**WHAT THE EXERCISE ASKS**
Please output exactly the run of lines that starts at the line with "Find anything that" and ends at the last line of the records below.

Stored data
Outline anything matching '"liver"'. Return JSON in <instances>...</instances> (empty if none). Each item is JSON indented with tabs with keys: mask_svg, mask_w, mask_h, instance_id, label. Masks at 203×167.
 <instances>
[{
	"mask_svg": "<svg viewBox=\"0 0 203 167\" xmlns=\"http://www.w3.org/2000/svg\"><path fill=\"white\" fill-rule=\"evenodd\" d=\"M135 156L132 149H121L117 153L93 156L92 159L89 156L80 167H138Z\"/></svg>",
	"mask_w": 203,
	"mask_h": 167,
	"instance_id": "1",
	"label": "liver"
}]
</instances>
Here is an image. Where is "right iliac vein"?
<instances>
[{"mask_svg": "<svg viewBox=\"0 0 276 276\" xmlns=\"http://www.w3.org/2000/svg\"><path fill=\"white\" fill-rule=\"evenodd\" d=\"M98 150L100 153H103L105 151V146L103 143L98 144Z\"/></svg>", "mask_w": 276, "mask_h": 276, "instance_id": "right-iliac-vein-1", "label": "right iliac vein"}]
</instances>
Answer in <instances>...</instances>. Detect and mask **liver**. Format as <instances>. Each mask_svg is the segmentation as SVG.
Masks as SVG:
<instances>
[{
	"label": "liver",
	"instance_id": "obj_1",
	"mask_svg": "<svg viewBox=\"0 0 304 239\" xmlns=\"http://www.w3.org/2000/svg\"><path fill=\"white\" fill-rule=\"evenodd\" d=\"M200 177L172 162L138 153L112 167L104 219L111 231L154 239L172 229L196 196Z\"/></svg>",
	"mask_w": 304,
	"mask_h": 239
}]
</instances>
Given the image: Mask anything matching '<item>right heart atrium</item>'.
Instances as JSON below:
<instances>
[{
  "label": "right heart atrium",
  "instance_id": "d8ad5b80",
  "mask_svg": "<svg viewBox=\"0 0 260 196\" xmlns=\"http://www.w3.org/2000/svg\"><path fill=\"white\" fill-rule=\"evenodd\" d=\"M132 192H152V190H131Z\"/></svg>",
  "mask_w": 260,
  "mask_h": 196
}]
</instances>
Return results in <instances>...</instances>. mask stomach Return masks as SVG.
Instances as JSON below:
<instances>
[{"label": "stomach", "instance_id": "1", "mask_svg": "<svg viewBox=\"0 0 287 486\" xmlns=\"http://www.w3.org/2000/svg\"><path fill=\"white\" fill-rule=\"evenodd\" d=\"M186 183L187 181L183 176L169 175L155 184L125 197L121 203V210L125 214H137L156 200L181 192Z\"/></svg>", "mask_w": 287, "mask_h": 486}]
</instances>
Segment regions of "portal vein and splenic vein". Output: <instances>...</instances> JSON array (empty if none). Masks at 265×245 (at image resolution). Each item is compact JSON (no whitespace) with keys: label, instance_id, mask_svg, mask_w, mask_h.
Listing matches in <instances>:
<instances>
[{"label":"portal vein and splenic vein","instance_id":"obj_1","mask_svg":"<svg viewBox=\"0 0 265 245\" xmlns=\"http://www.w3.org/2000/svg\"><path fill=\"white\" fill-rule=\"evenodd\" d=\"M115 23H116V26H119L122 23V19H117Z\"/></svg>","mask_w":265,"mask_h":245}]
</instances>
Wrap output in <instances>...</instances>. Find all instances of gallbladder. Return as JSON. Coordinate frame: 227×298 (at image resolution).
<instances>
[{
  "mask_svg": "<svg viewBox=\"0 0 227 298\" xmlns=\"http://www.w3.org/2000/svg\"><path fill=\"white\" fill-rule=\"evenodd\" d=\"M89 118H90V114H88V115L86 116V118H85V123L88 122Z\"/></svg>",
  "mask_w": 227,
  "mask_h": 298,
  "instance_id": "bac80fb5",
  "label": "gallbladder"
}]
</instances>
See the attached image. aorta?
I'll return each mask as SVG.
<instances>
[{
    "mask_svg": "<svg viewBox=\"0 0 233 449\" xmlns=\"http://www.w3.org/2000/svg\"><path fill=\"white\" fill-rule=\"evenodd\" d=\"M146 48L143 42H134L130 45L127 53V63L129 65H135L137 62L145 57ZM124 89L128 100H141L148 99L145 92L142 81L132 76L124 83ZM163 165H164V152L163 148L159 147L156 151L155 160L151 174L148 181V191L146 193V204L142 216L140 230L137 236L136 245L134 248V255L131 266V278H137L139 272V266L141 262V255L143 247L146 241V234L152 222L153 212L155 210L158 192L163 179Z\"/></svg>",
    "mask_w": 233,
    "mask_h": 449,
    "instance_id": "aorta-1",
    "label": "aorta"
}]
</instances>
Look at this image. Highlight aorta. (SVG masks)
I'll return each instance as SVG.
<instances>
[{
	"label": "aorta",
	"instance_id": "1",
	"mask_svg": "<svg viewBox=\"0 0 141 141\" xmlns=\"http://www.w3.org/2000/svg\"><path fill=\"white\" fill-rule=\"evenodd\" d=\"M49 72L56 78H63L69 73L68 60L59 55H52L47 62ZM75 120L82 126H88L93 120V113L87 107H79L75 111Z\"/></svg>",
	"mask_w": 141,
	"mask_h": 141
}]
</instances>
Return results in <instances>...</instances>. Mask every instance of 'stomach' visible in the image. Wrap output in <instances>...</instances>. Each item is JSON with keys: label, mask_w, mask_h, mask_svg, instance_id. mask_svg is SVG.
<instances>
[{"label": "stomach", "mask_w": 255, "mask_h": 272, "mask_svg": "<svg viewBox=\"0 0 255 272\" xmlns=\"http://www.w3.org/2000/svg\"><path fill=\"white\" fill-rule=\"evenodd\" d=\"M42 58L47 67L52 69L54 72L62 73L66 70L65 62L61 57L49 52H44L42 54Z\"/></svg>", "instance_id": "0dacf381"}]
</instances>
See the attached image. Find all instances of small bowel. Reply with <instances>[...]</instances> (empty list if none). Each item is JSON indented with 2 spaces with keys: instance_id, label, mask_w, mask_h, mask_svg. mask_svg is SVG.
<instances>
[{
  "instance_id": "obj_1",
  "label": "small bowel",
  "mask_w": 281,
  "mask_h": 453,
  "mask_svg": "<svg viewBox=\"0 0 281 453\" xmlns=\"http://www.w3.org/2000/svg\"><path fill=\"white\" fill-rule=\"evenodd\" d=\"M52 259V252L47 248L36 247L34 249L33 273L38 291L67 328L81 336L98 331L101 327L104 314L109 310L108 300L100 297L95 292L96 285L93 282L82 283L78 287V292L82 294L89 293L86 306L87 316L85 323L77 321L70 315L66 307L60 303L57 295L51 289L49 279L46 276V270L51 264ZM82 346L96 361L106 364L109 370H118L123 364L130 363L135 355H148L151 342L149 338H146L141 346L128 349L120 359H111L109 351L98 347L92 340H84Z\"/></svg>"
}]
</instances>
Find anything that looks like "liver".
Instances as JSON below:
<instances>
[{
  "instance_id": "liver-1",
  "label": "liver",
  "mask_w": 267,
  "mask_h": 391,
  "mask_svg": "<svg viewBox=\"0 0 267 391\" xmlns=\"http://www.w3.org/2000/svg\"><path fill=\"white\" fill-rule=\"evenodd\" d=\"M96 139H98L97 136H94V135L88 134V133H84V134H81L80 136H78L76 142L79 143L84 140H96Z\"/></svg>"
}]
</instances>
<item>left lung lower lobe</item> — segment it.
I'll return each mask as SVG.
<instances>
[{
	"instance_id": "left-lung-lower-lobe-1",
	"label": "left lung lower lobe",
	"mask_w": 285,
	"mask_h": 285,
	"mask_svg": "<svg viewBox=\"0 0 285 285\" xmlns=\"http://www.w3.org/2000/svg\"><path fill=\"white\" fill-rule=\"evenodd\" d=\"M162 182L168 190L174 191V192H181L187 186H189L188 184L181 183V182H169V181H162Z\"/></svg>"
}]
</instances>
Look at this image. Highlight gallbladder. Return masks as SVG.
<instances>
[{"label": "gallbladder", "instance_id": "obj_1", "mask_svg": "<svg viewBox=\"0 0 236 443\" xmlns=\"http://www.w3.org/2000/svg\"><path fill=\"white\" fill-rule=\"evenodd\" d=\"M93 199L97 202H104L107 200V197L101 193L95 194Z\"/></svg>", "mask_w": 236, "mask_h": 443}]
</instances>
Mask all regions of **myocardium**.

**SOLUTION FOR THIS TASK**
Find anything that looks like "liver".
Instances as JSON below:
<instances>
[{
  "instance_id": "liver-1",
  "label": "liver",
  "mask_w": 267,
  "mask_h": 391,
  "mask_svg": "<svg viewBox=\"0 0 267 391\" xmlns=\"http://www.w3.org/2000/svg\"><path fill=\"white\" fill-rule=\"evenodd\" d=\"M96 139H98L97 136H94V135L88 134V133H84V134H81L80 136H78L76 142L79 143L84 140H96Z\"/></svg>"
}]
</instances>
<item>left lung lower lobe</item> — segment it.
I'll return each mask as SVG.
<instances>
[{
	"instance_id": "left-lung-lower-lobe-1",
	"label": "left lung lower lobe",
	"mask_w": 285,
	"mask_h": 285,
	"mask_svg": "<svg viewBox=\"0 0 285 285\" xmlns=\"http://www.w3.org/2000/svg\"><path fill=\"white\" fill-rule=\"evenodd\" d=\"M162 182L168 190L174 191V192H181L187 186H189L188 184L181 183V182H169V181H162Z\"/></svg>"
}]
</instances>
Look at this image. Highlight gallbladder. Return masks as SVG.
<instances>
[{"label": "gallbladder", "instance_id": "obj_1", "mask_svg": "<svg viewBox=\"0 0 236 443\" xmlns=\"http://www.w3.org/2000/svg\"><path fill=\"white\" fill-rule=\"evenodd\" d=\"M93 199L97 202H104L107 200V197L101 193L95 194Z\"/></svg>", "mask_w": 236, "mask_h": 443}]
</instances>
Mask all regions of **myocardium**.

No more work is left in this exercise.